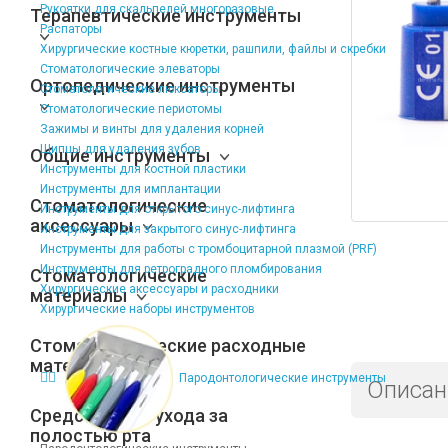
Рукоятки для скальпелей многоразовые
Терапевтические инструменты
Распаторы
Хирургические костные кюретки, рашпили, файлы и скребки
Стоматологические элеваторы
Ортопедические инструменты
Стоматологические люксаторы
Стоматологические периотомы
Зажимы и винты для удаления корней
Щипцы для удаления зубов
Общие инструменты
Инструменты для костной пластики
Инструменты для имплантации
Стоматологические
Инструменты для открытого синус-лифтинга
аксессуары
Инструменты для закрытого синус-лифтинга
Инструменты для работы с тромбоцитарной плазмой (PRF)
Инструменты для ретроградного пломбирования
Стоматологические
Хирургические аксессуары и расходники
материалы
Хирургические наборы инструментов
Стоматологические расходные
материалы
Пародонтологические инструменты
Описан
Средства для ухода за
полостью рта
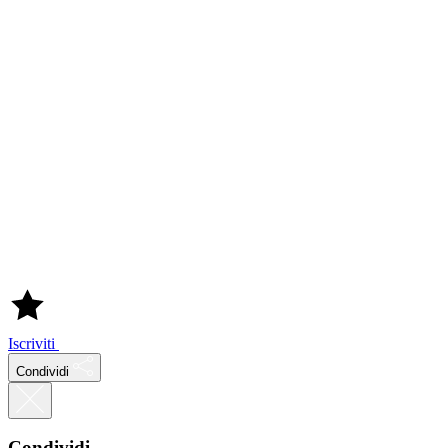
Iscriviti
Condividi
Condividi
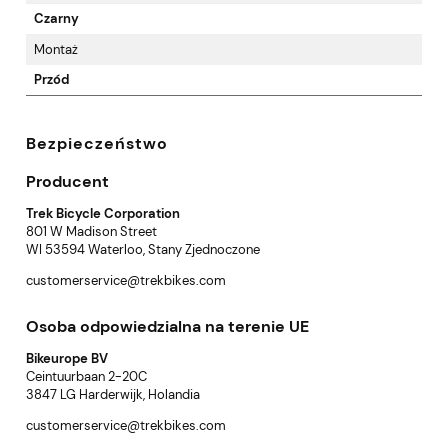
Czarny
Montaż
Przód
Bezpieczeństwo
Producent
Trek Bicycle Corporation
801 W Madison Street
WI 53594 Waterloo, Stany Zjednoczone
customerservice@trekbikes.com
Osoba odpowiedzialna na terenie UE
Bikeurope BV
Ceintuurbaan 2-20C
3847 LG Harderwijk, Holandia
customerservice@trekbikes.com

- Exercise brief
Copy out, from the material above, each line where the word "аксессуары" is present.

- Solved problem
аксессуары
Хирургические аксессуары и расходники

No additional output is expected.